Efe de keyiften çıldırdı :D
İnsan yolda bir çeşit evrim geçiriyor sanırım. an itibariyle yorulmuş olmam gerekiyordu halbuki.

Böyle diye diye bir de bakıyoruz ki artık Bratislava'ya girmişiz. Sonra kaptanımız geçiyor öne ve garmin yardımıyla bizi götürüyor bitiş noktasına.

Bundan sonrası ayrı macera zaten. Gittik baktık ki bavul kamyonu yok ortalarda. Bir saate kadar bekleştik halen yok. Ne zaman geleceğine dair tahmin yok! Bugün hostelde kalacağız ama bizim kalacağımız hostel değişmiş. Biz 450m ötede başka bir yerde kalacakmışız. Bugün hosteller GBI'dan.
Bekle bekle nereye kadar...
Sonra baktık beklemenin alemi yok. Gidelim bari hostelimizi bulalım dedik. Arada Çağatay ya da Erdinç'e denk geldik. Onlar hostelimizi bulmuş yerleşmişler. Ezgi de mesaj attı, bizim hostel Mansard, hatta oda numaramız şu diye ama bana o an çok birşey ifade etmemişti. Neyse Erdiç'in tarifiyle hosteli gittik bulduk. Süper şeker ve terrrrtemiz bir yer. Bayanların odasını bulduk eşyalarım yok ama yerleştim. En azından kendime altı tane yatak içinnden yatak seçtim. Bütün her yer İkea'dan fışkırmış gibi ama her yer. Mutfak, oturma odası, yatak odaları, banyo, wc vs heryer yani.

Sonuç olarak Mansard Hostel'deyiz, bisikletlerimizi yerleştirdik ama bavullar ve bavul kamyonu ortada yok ve biz bisiklet tayt, forması ve ayakkabıları ile pek çekici ve kirliyiz :D

Ha bu arada burada herkesin adı mı Atila olur. Bugün tanıştığım üç erkeğin ismi Atila idi, hosteldeki çocuk da dahil.

Bizim İlhan'lar çok aç olduklarından bavulları beklemeyip yemeğe gitmişler. O kıyafetlerle gitmiş oturmuşlar :) Naapsınlar. Biz başladık beklemeye. Ben oturma odasında yayılırken uyuyakalmışım.
Sonra haydi bavullar geldi diye bir laf duyduk. O seksi bisiklet kıyafetlerimizle Bratislava'nın en işlek caddesinde akşam yemek saati yürüyerek gittik ve bavullarımızla daha gürültülü olarak döndük.

Bratislava
Bratislava
Ve hemen duş ve yemek için kaçış. Yemeyen bir biz kalmışız zaten.

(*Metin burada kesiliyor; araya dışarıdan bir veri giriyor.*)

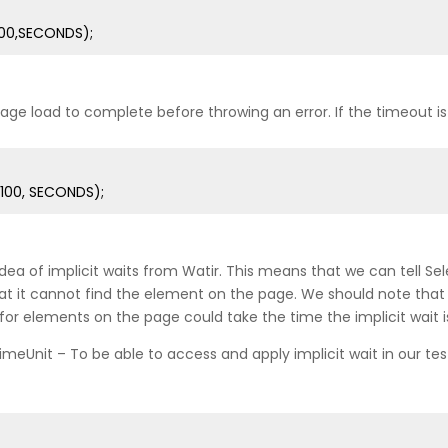
100,SECONDS);
ge load to complete before throwing an error. If the timeout is
100, SECONDS);
 of implicit waits from Watir. This means that we can tell Selen
it cannot find the element on the page. We should note that imp
or elements on the page could take the time the implicit wait is
TimeUnit – To be able to access and apply implicit wait in our te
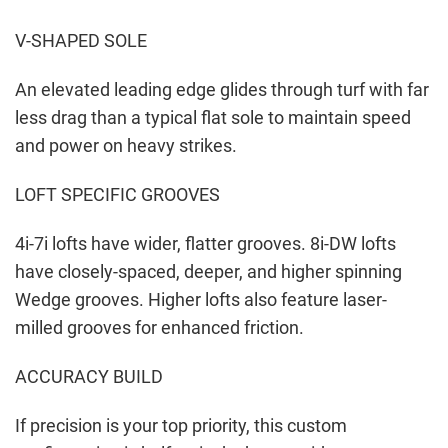
V-SHAPED SOLE
An elevated leading edge glides through turf with far
less drag than a typical flat sole to maintain speed
and power on heavy strikes.
LOFT SPECIFIC GROOVES
4i-7i lofts have wider, flatter grooves. 8i-DW lofts
have closely-spaced, deeper, and higher spinning
Wedge grooves. Higher lofts also feature laser-
milled grooves for enhanced friction.
ACCURACY BUILD
If precision is your top priority, this custom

Bugün Nisan ve Efe McDonald's yemek istemişler. Hayırrrr dedim ben. Hostelin hemen altındaki restoranda ahtapotları görmüşken Mc yiyemem yemem. Neyse duştan sonra uykuya direnerek kendimizi Bratislava sokaklarına vurduk. Çoook güzel bir kentmiş burası. utlaka gelinip görülmesi ve gezilmesi lazım. ama bir kaç saat değil, bir kaç gün olmalı bu. Umarım bir gün olacak. Ve bambaşka türlü olmasını istiyorum o günün. Dileğim umarım duyulmuştur....

Akşam Bratislava'nın o ılık havasında, güzel ve çok keyifli bir yürüyüş yaptık. Yürüyüşün amacı biraz da acıkabilmek. Henüz aç hissetmiyorum. Sonra o restoranlarla dolu, şenlikli sokaklardan birisine girdik. Bir tanesinin menüsünde öyle bir şey varki kayıtsız kalamadım. Bir deniz ürünleri tanağı. Jumbo karidesler, istakoz, kalamar, ahtapot, midye, sepia vs vs. Muhteşem ötesi. Hazırlanıp geldiğinde de aynı güzellikteydi. Ve çok güzel bir beyaz şarap eşlik etti bu güzelliklere, daha da tatlandırdı lezzetlendirdi herşeyi. Ve daha döndü başlar.
Bratislava
Kısa bir sürede bitirdik yemeği. Parmaklar yalandı yalandı duruldu. Her şey çok güzeldi.

Bugüne dair yazacaklarım, yazabileceklerim bu kadar.





Bir dilek tut, belki bir gün gerçek olur.